Starring: Brad Pitt, Ray Liotta, Richard Jenkins, James Gandolfini, Scoot McNairy, Ben Mendelsohn, Vincent Curatola, Slaine

                Killing Them Softly is the 3rd feature film from New Zealand born, Australian filmmaker Andrew Dominik. Killing Them Softly is written for the screen by Dominik, adapted from the book Cogan’s Trade by George V. Higgins. Although the novel was written all the way back in 1974, it’s themes still resonate in today’s society. The film was in contention of the Palme D’Or at this year’s Cannes’ film festival, losing to Michael Haneke’s Amour.

                Dominik is turning into an impressively versatile filmmaker. He follows his low-budget character study of notorious Australian criminal Mark ‘Chopper’ Read in Chopper (2000) and more recently psychological western The Assassination of Jesse James by the Coward Robert Ford (2007) with a nihilistic gangster movie in the vein of films by Quentin Tarantino and Martin Scorsese.

                In Killing Them Softly the gangster underworld is represented as a type of social class equally affected by America’s economic downturn. The film is set against the backdrop of the U.S. Presidential election in 2008 and the end of the Bush Administration. The opening sequences jump cut takes license from the European directors of the French New Wave. Small time criminals Frankie (Scoot McNairy) and Russell (Ben Mendelsohn) talk about holding-up and mob protected poker game for Frankie’s employer Johnny ‘Squirrel’ Amato (Vincent Curatola). They see it as a way of getting rich, fast. Inter-cut are snippets of Barack Obama’s election speech. 

                Against the odds, the slightly dim-witted duo successfully make away with the cash. They think they get away with the heist until hitman Jackie Cogan (Brad Pitt) is hired by a Counsellor (Richard Jenkins) to sort out the messy situation. In typical fashion Pitt’s character oozes cool. He is a level headed character amongst a band of idiots that populate the film. In Killing Them Softly Dominik’s displays a bleak portrait of the recent past. The system of organised crime in a working class society is run by apparent imbeciles and is equated cinematically by the system of government within the U.S. through inventive editing and carefully overt references to the political climate during the election campaign. In Dominik’s America, money is everything and life is cheap.

                The secondary characters are mainly stupid, selfish and unlikable. Markie (Ray Liotta) is the instigator of his own downfall. The Counsellor, clearly an embodiment of local political corruption, does not have a mind of his own and takes his orders from the gangster hierarchy. Mickey (James Gandolfini) in more ways than one represents the faded gangster. Once a stone cold killer, life has reduced him to a paranoid alcoholic mess. Mickey overtly voices Killing Them Softly’s existentially nihilistic themes.

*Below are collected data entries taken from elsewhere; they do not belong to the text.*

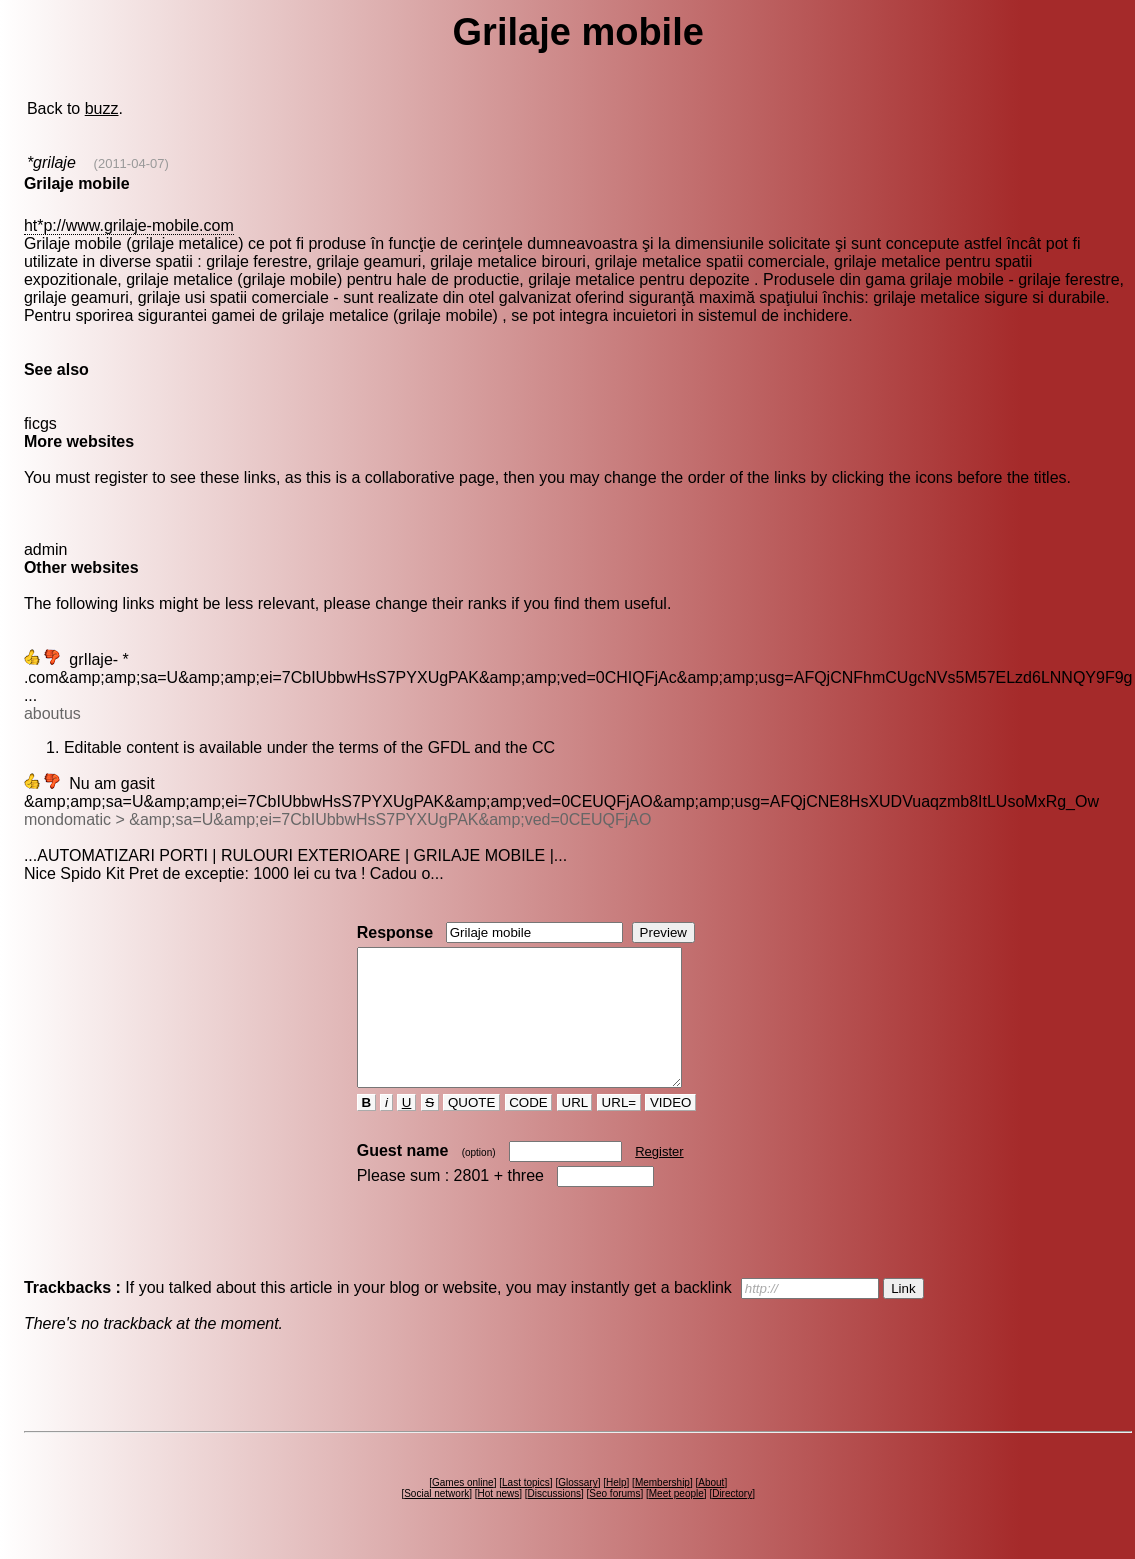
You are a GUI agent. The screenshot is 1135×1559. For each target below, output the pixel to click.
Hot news (499, 1520)
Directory (732, 1520)
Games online (463, 1509)
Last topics (526, 1509)
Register (659, 1178)
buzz (102, 108)
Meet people (676, 1520)
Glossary (577, 1509)
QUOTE (471, 1129)
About (711, 1509)
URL (575, 1129)
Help (616, 1509)
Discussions (554, 1520)
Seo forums (614, 1520)
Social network (436, 1520)
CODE (529, 1129)
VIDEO (670, 1129)
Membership (662, 1509)
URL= (619, 1129)
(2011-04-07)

                Killing Them Softly is fast paced, however it also devotes a fair amount of its runtime to characters having a conversation with one another. On one hand, conversations between Frankie and Russell can, at times, feel like too much of a Tarantino pastiche. On another, dialogue between the Counsellor and Jackie can too overtly reference the film’s thematic intentions. Ultimately, Killing Them Softly delivers everything you might expect from the genre while simultaneously remaining original, stylish and fresh. A film that is humorous and brutal is equal measure.